Let the flame wars begin

Mark Pilgrim calls Kevin Burton "the most dangerous kind of idiot" and of course Kevin cannot help but respond.

One of the issues they disagree upon is how to handle RSS feeds that are not valid XML. Mark wants to parse at all costs by writing an RSS-parser that uses regular expressions instead of an existing XML parser, while Kevin's approach is to simply remove invalid characters and keep using a standard XML parser.

I have given this issue some thought myself and have gone back and forth between writing my own parser, or trying to fix the RSS document so that a standard XML parser can handle it.  I'd handle either approach slightly different than Mark or Kevin though.

If attempting to fix the RSS document, I would not just remove illegal characters or unescaped ampersands, but rather replace them with XML-escaped HTML-entities (&amp;<num>;), or possibly simply embed the surrounding RSS-section in a CDATA. The question is which approach to do when though: CDATA would fix unescaped ampersands, but still does not allow certain characters. At the same time, replacing illegal characters with entities would not work if an RSS document contains embedded HTML that is not valid XML - only CDATA would work for this.

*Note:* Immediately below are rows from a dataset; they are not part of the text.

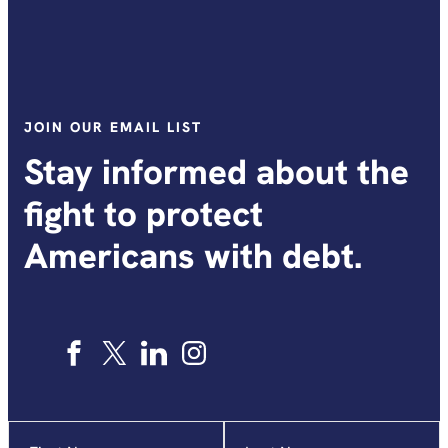
JOIN OUR EMAIL LIST
Stay informed about the
fight to protect
Americans with debt.
Name
"
*
"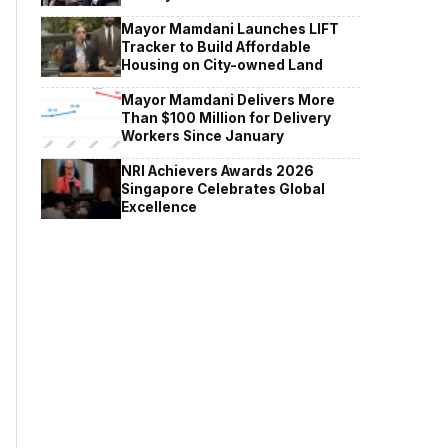
Mayor Mamdani Launches LIFT
Tracker to Build Affordable
Housing on City-owned Land
Mayor Mamdani Delivers More
Than $100 Million for Delivery
Workers Since January
NRI Achievers Awards 2026
Singapore Celebrates Global
Excellence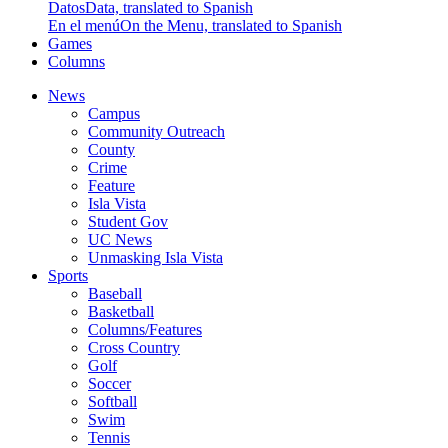
Datos
Data, translated to Spanish
En el menú
On the Menu, translated to Spanish
Games
Columns
News
Campus
Community Outreach
County
Crime
Feature
Isla Vista
Student Gov
UC News
Unmasking Isla Vista
Sports
Baseball
Basketball
Columns/Features
Cross Country
Golf
Soccer
Softball
Swim
Tennis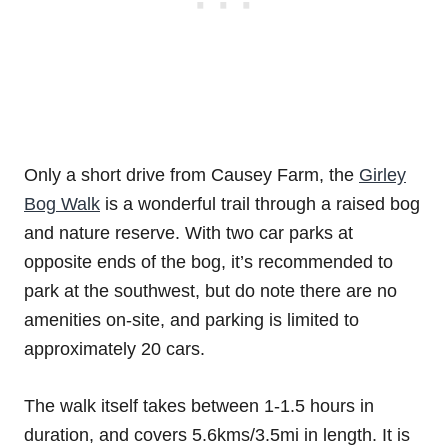
Only a short drive from Causey Farm, the
Girley
Bog Walk
is a wonderful trail through a raised bog
and nature reserve. With two car parks at
opposite ends of the bog, it’s recommended to
park at the southwest, but do note there are no
amenities on-site, and parking is limited to
approximately 20 cars.
The walk itself takes between 1-1.5 hours in
duration, and covers 5.6kms/3.5mi in length. It is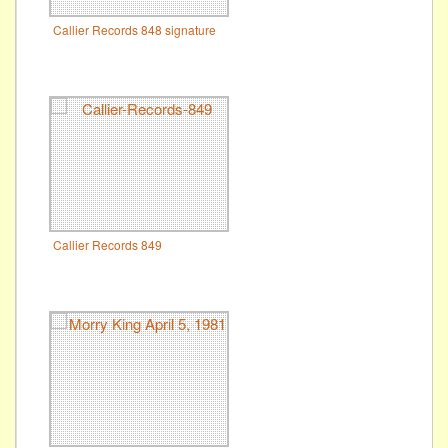
Callier Records 848 signature
Callier Records 849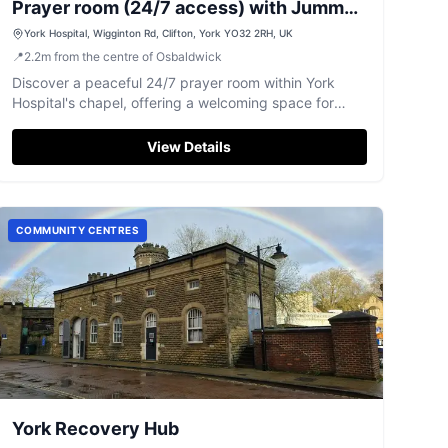
Prayer room (24/7 access) with Jummah
(Inside Hospital Chapel) Jummah
York Hospital, Wigginton Rd, Clifton, York YO32 2RH, UK
📍
2.2
m
from the centre of Osbaldwick
Discover a peaceful 24/7 prayer room within York
Hospital's chapel, offering a welcoming space for
reflection and Friday Jummah prayers.
View Details
COMMUNITY CENTRES
York Recovery Hub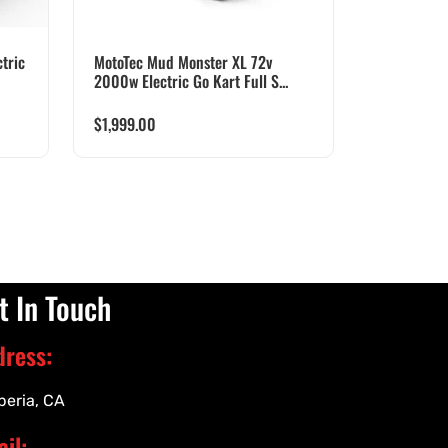
tric
MotoTec Mud Monster XL 72v
2000w Electric Go Kart Full S...
$
1,999.00
t In Touch
dress:
peria, CA
il: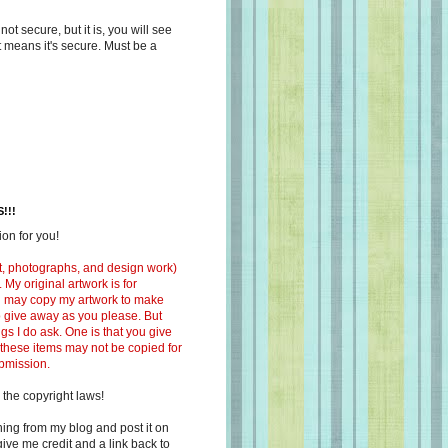
s not secure, but it is, you will see
at means it's secure. Must be a
!!!
on for you!
ext, photographs, and design work)
 My original artwork is for
ou may copy my artwork to make
 to give away as you please. But
ngs I do ask. One is that you give
 these items may not be copied for
ubmission.
 the copyright laws!
ing from my blog and post it on
ive me credit and a link back to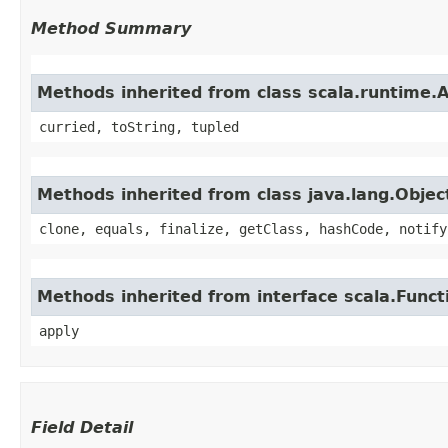
Method Summary
Methods inherited from class scala.runtime.
curried, toString, tupled
Methods inherited from class java.lang.Objec
clone, equals, finalize, getClass, hashCode, notify
Methods inherited from interface scala.Funct
apply
Field Detail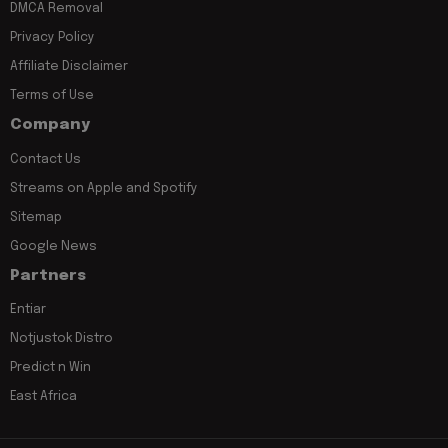
DMCA Removal
Privacy Policy
Affiliate Disclaimer
Terms of Use
Company
Contact Us
Streams on Apple and Spotify
Sitemap
Google News
Partners
Entiar
Notjustok Distro
Predict n Win
East Africa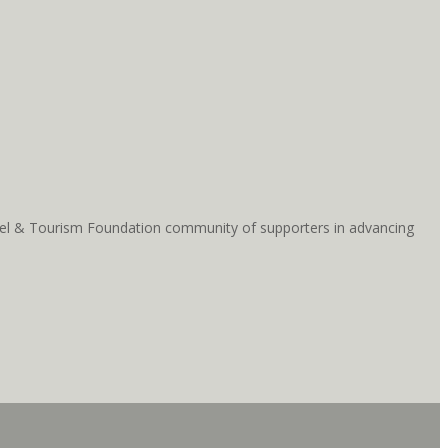
ravel & Tourism Foundation community of supporters in advancing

If writing my own parser, I would want to be able to reuse my existing RSS-parsing logic, instead of re-implementing this in a ultra-liberal RSS-parser class. I therefore think it would be better to create an IXMLParser interface, and implement this with two classes: one that simply delegates to an existing XML Parser class, and an ultra-liberal one that would use regular expressions. Try the standard one first, and if that fails, try again using the ultra-liberal XML parser. This also solves one of Kevin's arguments against the roll-your-own-rss-parser approach, which is that you may need to do ultra-liberal parsing for other aggregation formats as well. By creating an ultra-liberal XML (instead of RSS)-parser, it becomes a lot more reusable.